• **Required action**
A line counts if it contains the word "Icons" at least once. State how many such lines the records contain, giving the number alone.

Data to examine Block Start

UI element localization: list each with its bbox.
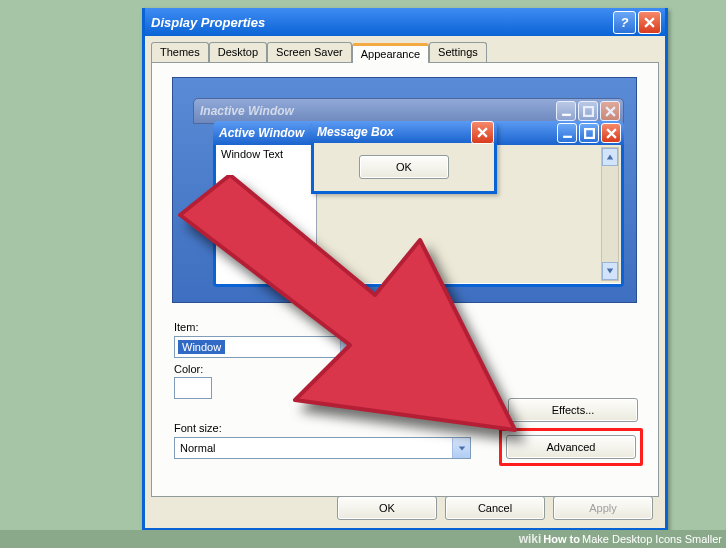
font-size-combobox[interactable]: Normal bbox=[174, 437, 471, 459]
preview-window-text: Window Text bbox=[216, 145, 317, 283]
effects-button[interactable]: Effects... bbox=[508, 398, 638, 422]
wikihow-brand: wiki bbox=[519, 532, 542, 546]
tab-screensaver[interactable]: Screen Saver bbox=[267, 42, 352, 62]
svg-rect-3 bbox=[585, 129, 594, 138]
maximize-icon bbox=[579, 123, 599, 143]
maximize-icon bbox=[578, 101, 598, 121]
scrollbar bbox=[601, 147, 619, 281]
preview-message-bar: Message Box bbox=[311, 121, 497, 143]
preview-inactive-title: Inactive Window bbox=[200, 104, 554, 118]
dialog-titlebar[interactable]: Display Properties ? bbox=[145, 8, 665, 36]
dialog-title: Display Properties bbox=[151, 15, 611, 30]
svg-rect-2 bbox=[563, 135, 572, 137]
tab-appearance[interactable]: Appearance bbox=[352, 43, 429, 63]
display-properties-dialog: Display Properties ? Themes Desktop Scre… bbox=[142, 8, 668, 531]
tab-settings[interactable]: Settings bbox=[429, 42, 487, 62]
preview-message-box: Message Box OK bbox=[311, 124, 497, 194]
svg-rect-0 bbox=[562, 113, 571, 115]
tab-desktop[interactable]: Desktop bbox=[209, 42, 267, 62]
close-icon bbox=[601, 123, 621, 143]
preview-active-window: Active Window Window Text bbox=[213, 124, 624, 287]
appearance-preview: Inactive Window Active Window Window Tex… bbox=[172, 77, 637, 303]
tab-themes[interactable]: Themes bbox=[151, 42, 209, 62]
tab-strip: Themes Desktop Screen Saver Appearance S… bbox=[151, 42, 659, 62]
minimize-icon bbox=[557, 123, 577, 143]
wikihow-caption: wiki How to Make Desktop Icons Smaller bbox=[0, 530, 726, 548]
appearance-tabpage: Inactive Window Active Window Window Tex… bbox=[151, 62, 659, 497]
preview-ok-button: OK bbox=[359, 155, 449, 179]
scroll-down-icon bbox=[602, 262, 618, 280]
svg-rect-1 bbox=[584, 107, 593, 116]
font-size-label: Font size: bbox=[174, 422, 222, 434]
close-icon bbox=[471, 121, 494, 144]
wikihow-how: How to bbox=[543, 533, 580, 545]
close-icon bbox=[600, 101, 620, 121]
help-button[interactable]: ? bbox=[613, 11, 636, 34]
ok-button[interactable]: OK bbox=[337, 496, 437, 520]
preview-message-title: Message Box bbox=[317, 125, 469, 139]
color-swatch[interactable] bbox=[174, 377, 212, 399]
font-size-value: Normal bbox=[180, 442, 215, 454]
minimize-icon bbox=[556, 101, 576, 121]
item-combobox-value: Window bbox=[178, 340, 225, 354]
item-combobox[interactable]: Window bbox=[174, 336, 359, 358]
advanced-button[interactable]: Advanced bbox=[506, 435, 636, 459]
wikihow-topic: Make Desktop Icons Smaller bbox=[582, 533, 722, 545]
chevron-down-icon bbox=[340, 337, 358, 357]
cancel-button[interactable]: Cancel bbox=[445, 496, 545, 520]
item-label: Item: bbox=[174, 321, 254, 333]
chevron-down-icon bbox=[452, 438, 470, 458]
apply-button[interactable]: Apply bbox=[553, 496, 653, 520]
scroll-up-icon bbox=[602, 148, 618, 166]
advanced-highlight: Advanced bbox=[499, 428, 643, 466]
color-label: Color: bbox=[174, 363, 203, 375]
dialog-button-row: OK Cancel Apply bbox=[337, 496, 653, 520]
close-button[interactable] bbox=[638, 11, 661, 34]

Data to examine Block End

• **Expected output**
2